Tuesday, October 14, 2025

Paper influenced by Alan Auerbach

The following is the text of some brief remarks that I offered at a conference in Berkeley last Friday honoring Alan Auerbach upon his retirement. Guidelines for these remarks suggested that one discuss recent work of one's own that reflected Alan's influence and intellectual presence in any of his multiple fields.


My most recent, though hardly my only, Alan-influenced, piece is called Time Is, Time Was: Evaluating the Use of the Life Cycle Model as a Fiscal Policy Tool, which recently appeared in an Elgar Research Volume on Law & Time. It responds to Alan’s important recent work with Larry Kotlikoff & Darryl Koehler, using intra-generational accounting to measure US economic inequality & fiscal progressivity.

Alan’s work with Larry and Koehler (which I’ll call AKK to save time) does this by using lifetime spending power, in lieu of such snapshot measures as income or wealth. It finds less economic inequality, and more progressivity, than you’d find using the snapshot metrics. I would guess that not all members of the Berkeley Economics faculty, even limiting it to those in this room, agree 100% with the paper’s analysis. But the analysis would simply be right, leaving nothing further to discuss, if one fully granted the premises that, over the full lifecycle, people exercise consistent rational choice, in the presence of complete markets, leaving aside liquidity constraints.

In a standard analysis of consumer choice between, say, movies and pizza, people seek to equalize the marginal utility of the last unit they consume of each commodity.

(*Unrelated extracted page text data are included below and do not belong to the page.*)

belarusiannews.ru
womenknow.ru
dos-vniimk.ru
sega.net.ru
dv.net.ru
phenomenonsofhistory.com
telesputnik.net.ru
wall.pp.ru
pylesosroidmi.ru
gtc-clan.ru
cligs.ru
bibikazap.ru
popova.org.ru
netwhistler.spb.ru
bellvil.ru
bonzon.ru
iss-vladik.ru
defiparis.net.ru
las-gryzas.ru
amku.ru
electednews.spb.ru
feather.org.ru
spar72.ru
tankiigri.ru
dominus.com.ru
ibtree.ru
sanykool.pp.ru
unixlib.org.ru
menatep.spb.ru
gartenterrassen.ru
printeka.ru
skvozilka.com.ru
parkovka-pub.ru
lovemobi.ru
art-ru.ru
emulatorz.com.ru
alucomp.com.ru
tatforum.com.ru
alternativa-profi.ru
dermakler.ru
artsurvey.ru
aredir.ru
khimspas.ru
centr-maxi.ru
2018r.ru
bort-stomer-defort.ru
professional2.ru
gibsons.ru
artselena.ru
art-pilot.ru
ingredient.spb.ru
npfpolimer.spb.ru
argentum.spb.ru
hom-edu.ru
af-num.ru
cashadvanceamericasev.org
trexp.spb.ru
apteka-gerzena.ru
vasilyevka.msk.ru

AKK applies the same approach to consumption in different periods, on the view – surely correct – that these are in effect separate “commodities,” each subject to its own declining marginal utility as one consumes more of them. But my piece argues that equalizing marginal utility across periods is considerably more challenging than doing so for movies and pizza, and also is subject to various heuristics & decisional metrics that would be irrational in the absence of real world decision costs. Plus, changes in information that aren’t fully insurable may have an impact.

I conclude that the underlying model, under which it basically doesn’t matter when one earns a dollar, in determining when one spends it, is not sufficiently descriptively accurate to be treated as more than an important orienting benchmark. Like such other “it doesn’t matter” theories as the Coase Theorem, the Efficient Markets Hypothesis, and the Modigliani-Miller Theorem, its value lies more in its showing us where to look for falsifying conditions, than in its full empirical validity.

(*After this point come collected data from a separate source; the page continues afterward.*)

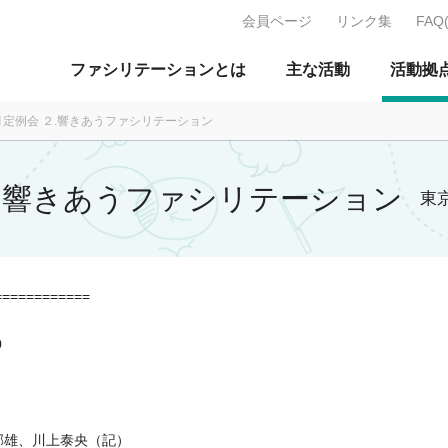
会員ページ
リンク集
FAQ
J：特定非営利活動法人 日本ファ
ファシリテーションとは
主な活動
活動拠
1月定例会 ２.響きあうファシリテーション
 ２.響きあうファシリテーション
東
============
0
郁雄、川上泰央（記）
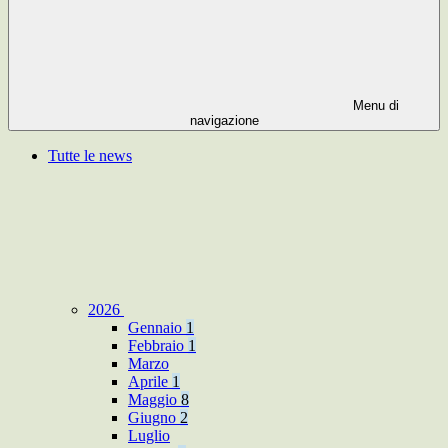
Menu di
navigazione
Tutte le news
2026
Gennaio
1
Febbraio
1
Marzo
Aprile
1
Maggio
8
Giugno
2
Luglio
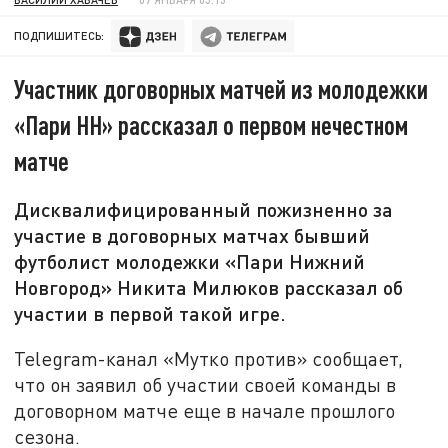
ПОДПИШИТЕСЬ:
Участник договорных матчей из молодежки
«Пари НН» рассказал о первом нечестном
матче
Дисквалифицированный пожизненно за
участие в договорных матчах бывший
футболист молодежки «Пари Нижний
Новгород» Никита Милюков рассказал об
участии в первой такой игре.
Telegram-канал «Мутко против» сообщает,
что он заявил об участии своей команды в
договорном матче еще в начале прошлого
сезона.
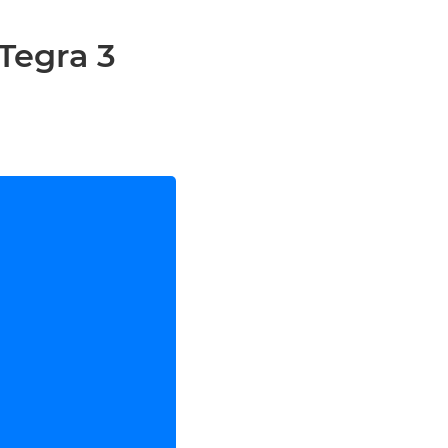
Tegra 3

Does this mean that we should keep on using traditional snapshot metrics such as income and consumption after all? Not at all. They still have all the flaws that AKK rightly attribute to them.

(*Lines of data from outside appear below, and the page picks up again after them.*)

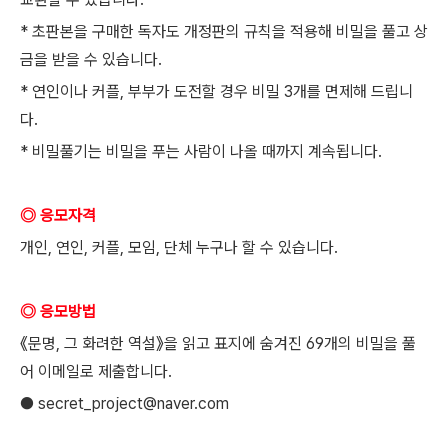
* 초판본을 구매한 독자도 개정판의 규칙을 적용해 비밀을 풀고 상
금을 받을 수 있습니다.
* 연인이나 커플, 부부가 도전할 경우 비밀 3개를 면제해 드립니
다.
* 비밀풀기는 비밀을 푸는 사람이 나올 때까지 계속됩니다.
◎ 응모자격
개인, 연인, 커플, 모임, 단체 누구나 할 수 있습니다.
◎ 응모방법
《문명, 그 화려한 역설》을 읽고 표지에 숨겨진 69개의 비밀을 풀
어 이메일로 제출합니다.
● secret_project@naver.com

I conclude that there is no simple answer to the question of how lifetime, as opposed to shorter periods (themselves requiring further definition) should be used in measuring economic inequality, fiscal progressivity, or the question of why (and how much) inequality matters. Indeed, perhaps more important than any particular conclusion is the need for continuing methodological humility and agnosticism in how we think about these issues.